[Opening Extracted information section]

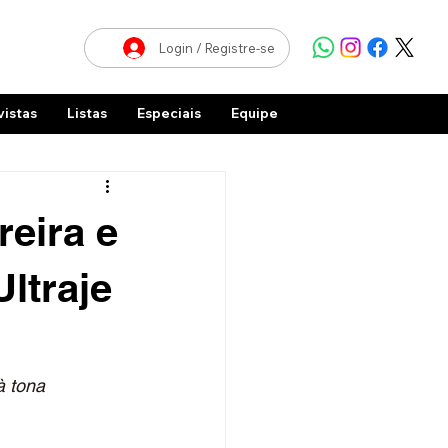
Login / Registre-se
vistas
Listas
Especiais
Equipe
reira e
ltraje
à tona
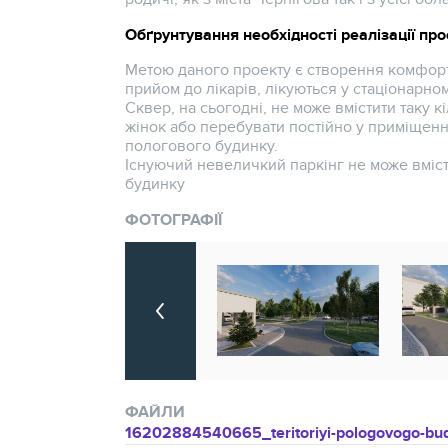
Обґрунтування необхідності реалізації про
Метою даного проекту є створення комфортн
прийом до лікарів, лікуються у стаціонарном
Сквер, на сьогодні, не може вмістити таку 
жінок або перебувати постійно у приміщенн
пологового будинку.
Існуючий невеличкий паркінг не може вмісти
будинку
ФОТОГРАФІЇ
ФАЙЛИ
16202884540665_teritoriyi-pologovogo-bud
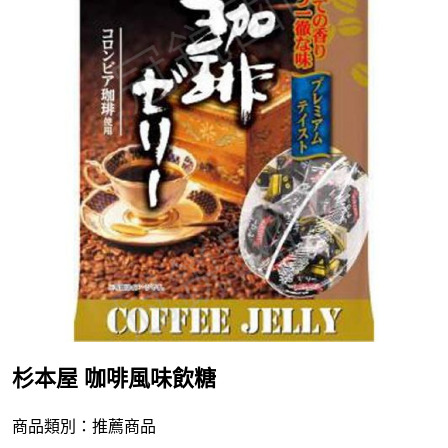
杉本屋 咖啡風味飲糖
商品類別：推薦商品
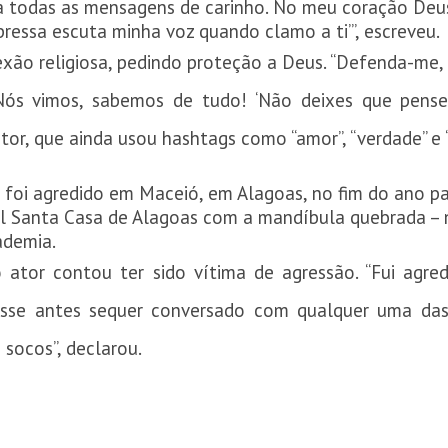
 a todas as mensagens de carinho. No meu coração Deus
pressa escuta minha voz quando clamo a ti’”, escreveu.
exão religiosa, pedindo proteção a Deus. “Defenda-me
ós vimos, sabemos de tudo! ‘Não deixes que pensem
tor, que ainda usou hashtags como “amor”, “verdade” e “
ue foi agredido em Maceió, em Alagoas, no fim do ano 
al Santa Casa de Alagoas com a mandíbula quebrada – n
ademia.
o ator contou ter sido vítima de agressão. “Fui agr
vesse antes sequer conversado com qualquer uma das
 socos”, declarou.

[Closing Extracted information section]

* **Action item**
Take the line containing "жінок або перебувати постійно у приміщенн" and every line after it through the end of the data, and write them out exactly, with no pictures.

* **Solution to the exercise**
жінок або перебувати постійно у приміщенн
пологового будинку.
Існуючий невеличкий паркінг не може вмісти
будинку
ФОТОГРАФІЇ
ФАЙЛИ
16202884540665_teritoriyi-pologovogo-bud
杉本屋 咖啡風味飲糖
商品類別：推薦商品
 a todas as mensagens de carinho. No meu coração Deus
pressa escuta minha voz quando clamo a ti’”, escreveu.
exão religiosa, pedindo proteção a Deus. “Defenda-me
ós vimos, sabemos de tudo! ‘Não deixes que pensem
tor, que ainda usou hashtags como “amor”, “verdade” e “
ue foi agredido em Maceió, em Alagoas, no fim do ano 
al Santa Casa de Alagoas com a mandíbula quebrada – n
ademia.
o ator contou ter sido vítima de agressão. “Fui agr
vesse antes sequer conversado com qualquer uma das
 socos”, declarou.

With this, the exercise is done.